Sexual Wellbeing After Breast cancer (SWAB) study
Chief Investigator: Professor Susan Davis
Co-Investigators: Professor Robin Bell, Dr Fiona Jane
The aim of this study is to assess the effectiveness of the hormone testosterone used intravaginally on the symptoms of vaginal dryness, itch or pain affecting sexual wellbeing in women with breast cancer on aromatase inhibitor (AI) therapy.
Current guidelines recommend that women with hormone receptor positive breast cancer who are postmenopausal at diagnosis are treated with an AI either initially or after 2 to 3 years of tamoxifen, for at least 5 years.
Aromatase inhibitor medications lower estrogen levels and lead to increased symptoms of vaginal dryness, irritation, itching, infection, discomfort and painful sex (dyspareunia) known as vulvovaginal atrophy (VVA). Current therapies for this may be contraindicated in women with breast cancer, or are expensive and often ineffective. Initial research supports the use of intra-vaginal testosterone in these women. We anticipate intra-vaginal testosterone will reduce sexual discomfort/pain, improve sexual wellbeing and vaginal symptoms.

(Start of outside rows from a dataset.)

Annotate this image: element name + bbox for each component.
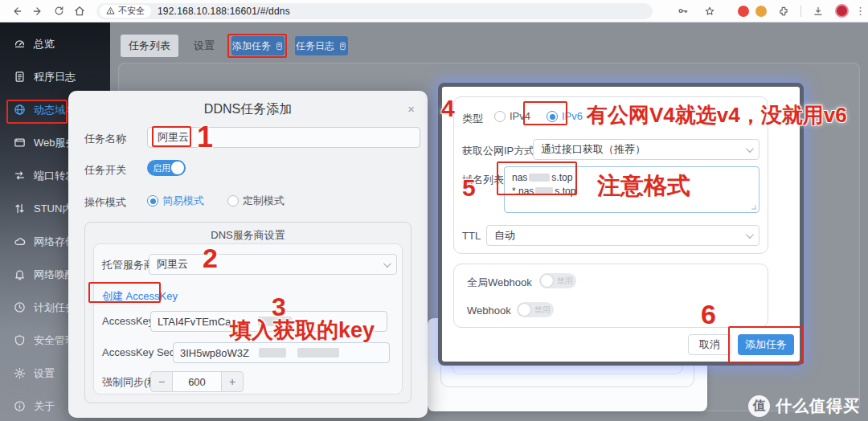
- ipv6-label: IPv6: [562, 110, 583, 122]
- dashboard-icon: [14, 38, 26, 50]
- provider-label: 托管服务商: [102, 258, 154, 272]
- url-text: 192.168.10.188:16601/#/ddns: [158, 6, 290, 17]
- chevron-down-icon: [746, 145, 754, 153]
- submit-add-task-button[interactable]: 添加任务: [738, 334, 794, 355]
- cloud-icon: [14, 235, 26, 247]
- security-label: 不安全: [118, 5, 145, 17]
- blur-redaction: [535, 187, 553, 195]
- port-forward-icon: [14, 170, 26, 182]
- ip-method-label: 获取公网IP方式: [462, 144, 534, 158]
- ak-secret-input[interactable]: 3IH5wp8oW3Z: [173, 342, 390, 363]
- extension-cookie-icon[interactable]: [755, 6, 767, 17]
- password-key-icon[interactable]: [672, 2, 693, 20]
- ip-method-select[interactable]: 通过接口获取（推荐）: [533, 139, 760, 160]
- radio-on-icon: [147, 195, 158, 206]
- gear-icon: [14, 367, 26, 379]
- ip-settings-box: 类型 IPv4 IPv6 获取公网IP方式 通过接口获取（推荐） 域名列表 na…: [453, 96, 768, 254]
- task-switch-toggle[interactable]: 启用: [147, 160, 186, 176]
- stepper-minus-button[interactable]: −: [150, 371, 173, 392]
- task-log-button[interactable]: 任务日志: [295, 36, 348, 55]
- ipv6-radio[interactable]: IPv6: [547, 109, 583, 124]
- ttl-label: TTL: [462, 230, 481, 242]
- webhook-label: Webhook: [467, 305, 511, 317]
- radio-off-icon: [494, 111, 506, 122]
- watermark-text: 什么值得买: [776, 395, 860, 417]
- warning-icon: [106, 6, 115, 15]
- ddns-detail-dialog: 类型 IPv4 IPv6 获取公网IP方式 通过接口获取（推荐） 域名列表 na…: [438, 83, 804, 366]
- page-root: 不安全 192.168.10.188:16601/#/ddns ⋮ 总览 程序日…: [0, 0, 868, 421]
- address-bar[interactable]: 不安全 192.168.10.188:16601/#/ddns: [96, 3, 653, 19]
- profile-avatar[interactable]: [835, 4, 849, 18]
- domains-label: 域名列表: [462, 173, 504, 187]
- extension-adblock-icon[interactable]: [738, 6, 749, 17]
- blur-redaction: [529, 174, 550, 182]
- task-name-input[interactable]: 阿里云: [147, 127, 420, 148]
- mode-custom-radio[interactable]: 定制模式: [227, 194, 285, 208]
- bookmark-star-icon[interactable]: [699, 2, 720, 20]
- ak-secret-value: 3IH5wp8oW3Z: [180, 347, 249, 359]
- toggle-off-text: 禁用: [534, 305, 551, 316]
- stepper-plus-button[interactable]: +: [221, 371, 244, 392]
- resize-handle-icon[interactable]: [751, 205, 756, 210]
- global-webhook-toggle[interactable]: 禁用: [539, 273, 576, 288]
- document-icon: [338, 42, 347, 51]
- sidebar-item-overview[interactable]: 总览: [0, 27, 110, 60]
- dns-provider-box: 托管服务商 阿里云 创建 AccessKey AccessKey ID LTAI…: [93, 243, 403, 394]
- task-switch-label: 任务开关: [84, 163, 126, 178]
- toggle-knob: [171, 161, 184, 174]
- provider-value: 阿里云: [157, 257, 188, 272]
- type-label: 类型: [462, 112, 483, 126]
- toggle-on-text: 启用: [153, 162, 170, 174]
- stun-arrows-icon: [14, 202, 26, 215]
- mode-simple-radio[interactable]: 简易模式: [147, 194, 204, 208]
- chevron-down-icon: [383, 260, 391, 268]
- ak-id-input[interactable]: LTAI4FvTEmCa: [150, 311, 387, 332]
- mode-custom-label: 定制模式: [243, 194, 285, 206]
- toolbar-divider: [800, 6, 801, 17]
- ipv4-label: IPv4: [510, 110, 530, 122]
- dns-provider-section: DNS服务商设置 托管服务商 阿里云 创建 AccessKey AccessKe…: [84, 222, 411, 403]
- ak-id-value: LTAI4FvTEmCa: [158, 316, 231, 328]
- tab-task-list[interactable]: 任务列表: [121, 35, 178, 57]
- provider-select[interactable]: 阿里云: [149, 254, 397, 275]
- ipv4-radio[interactable]: IPv4: [494, 109, 530, 124]
- browser-menu-icon[interactable]: ⋮: [855, 5, 866, 17]
- home-icon[interactable]: [69, 2, 90, 20]
- sync-interval-value[interactable]: 600: [173, 371, 221, 392]
- webhook-box: 全局Webhook 禁用 Webhook 禁用: [453, 264, 768, 328]
- ttl-value: 自动: [494, 228, 515, 243]
- ddns-add-dialog: DDNS任务添加 × 任务名称 阿里云 任务开关 启用 操作模式 简易模式 定制…: [68, 91, 428, 418]
- tab-settings[interactable]: 设置: [183, 35, 225, 57]
- close-icon[interactable]: ×: [407, 102, 415, 116]
- webhook-toggle[interactable]: 禁用: [517, 302, 554, 317]
- security-chip[interactable]: 不安全: [100, 5, 151, 18]
- domain-line-2: *.nass.top: [512, 185, 751, 198]
- task-name-label: 任务名称: [84, 132, 126, 146]
- cancel-button[interactable]: 取消: [688, 334, 731, 355]
- extensions-puzzle-icon[interactable]: [773, 2, 794, 20]
- chevron-down-icon: [746, 231, 754, 239]
- ttl-select[interactable]: 自动: [486, 225, 760, 246]
- toggle-knob: [541, 275, 553, 287]
- downloads-icon[interactable]: [808, 2, 829, 20]
- reload-icon[interactable]: [48, 2, 69, 20]
- create-accesskey-link[interactable]: 创建 AccessKey: [102, 289, 178, 304]
- ip-method-value: 通过接口获取（推荐）: [541, 142, 645, 157]
- browser-actions: ⋮: [672, 2, 866, 20]
- log-icon: [14, 71, 26, 83]
- document-icon: [275, 42, 284, 51]
- back-icon[interactable]: [6, 2, 27, 20]
- info-icon: [14, 400, 26, 412]
- shield-icon: [14, 334, 26, 346]
- mode-label: 操作模式: [84, 195, 126, 210]
- domains-textarea[interactable]: nass.top *.nass.top: [504, 166, 760, 213]
- blur-redaction: [258, 317, 292, 326]
- clock-icon: [14, 301, 26, 313]
- domain-line-1: nass.top: [512, 171, 751, 185]
- globe-icon: [14, 104, 26, 116]
- radio-off-icon: [227, 195, 239, 206]
- forward-icon[interactable]: [27, 2, 48, 20]
- sidebar-item-program-log[interactable]: 程序日志: [0, 60, 110, 93]
- add-task-button[interactable]: 添加任务: [231, 36, 285, 55]
- global-webhook-label: 全局Webhook: [467, 276, 532, 290]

For this study we will recruit 100 women with breast cancer on aromatase inhibitor therapy (anastrozole, letrozole. exmestane). We will ask for consent from their treating oncologist. Half of the women will use active medication and half will be the control group using placebo (inactive medication).
Women will need to be able to:
- attend 3 visits over 26 weeks to the Women’s Health Research Program at The Alfred Centre. Prahran, Victoria
- have blood taken at each visit
- have vaginal smears taken on 3 visits
This research project is funded by the National Breast Cancer Foundation and has been approved by the Human Research Ethics Committee of Monash University.